## Exercise description
Each line below should be retyped exactly, with no pictures.

## Data for review
------------------------------------------------

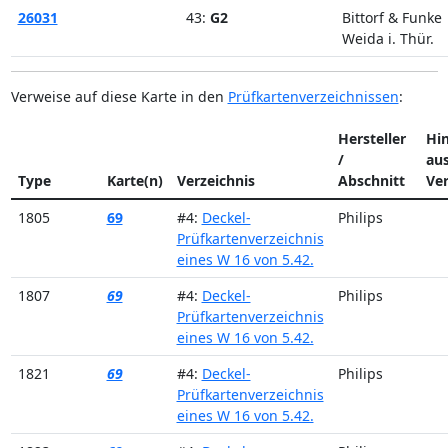
26031
43:
G2
Bittorf & Funke
Weida i. Thür.
Verweise auf diese Karte in den
Prüfkartenverzeichnissen
:
Hersteller
Hi
/
au
Type
Karte(n)
Verzeichnis
Abschnitt
Ver
1805
69
#4:
Deckel-
Philips
Prüfkartenverzeichnis
eines W 16 von 5.42.
1807
69
#4:
Deckel-
Philips
Prüfkartenverzeichnis
eines W 16 von 5.42.
1821
69
#4:
Deckel-
Philips
Prüfkartenverzeichnis
eines W 16 von 5.42.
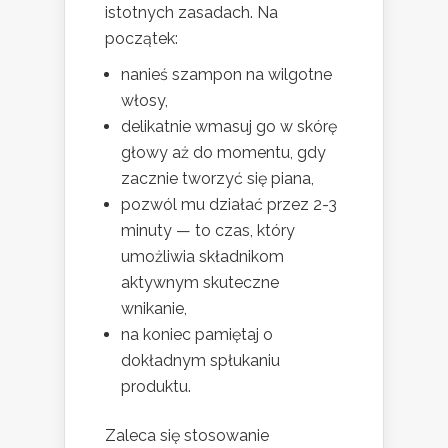
istotnych zasadach. Na
początek:
nanieś szampon na wilgotne
włosy,
delikatnie wmasuj go w skórę
głowy aż do momentu, gdy
zacznie tworzyć się piana,
pozwól mu działać przez 2-3
minuty — to czas, który
umożliwia składnikom
aktywnym skuteczne
wnikanie,
na koniec pamiętaj o
dokładnym spłukaniu
produktu.
Zaleca się stosowanie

------------------------------------------------

## Task result
26031
43:
G2
Bittorf & Funke
Weida i. Thür.
Verweise auf diese Karte in den
Prüfkartenverzeichnissen
:
Hersteller
Hi
/
au
Type
Karte(n)
Verzeichnis
Abschnitt
Ver
1805
69
#4:
Deckel-
Philips
Prüfkartenverzeichnis
eines W 16 von 5.42.
1807
69
#4:
Deckel-
Philips
Prüfkartenverzeichnis
eines W 16 von 5.42.
1821
69
#4:
Deckel-
Philips
Prüfkartenverzeichnis
eines W 16 von 5.42.
istotnych zasadach. Na
początek:
nanieś szampon na wilgotne
włosy,
delikatnie wmasuj go w skórę
głowy aż do momentu, gdy
zacznie tworzyć się piana,
pozwól mu działać przez 2-3
minuty — to czas, który
umożliwia składnikom
aktywnym skuteczne
wnikanie,
na koniec pamiętaj o
dokładnym spłukaniu
produktu.
Zaleca się stosowanie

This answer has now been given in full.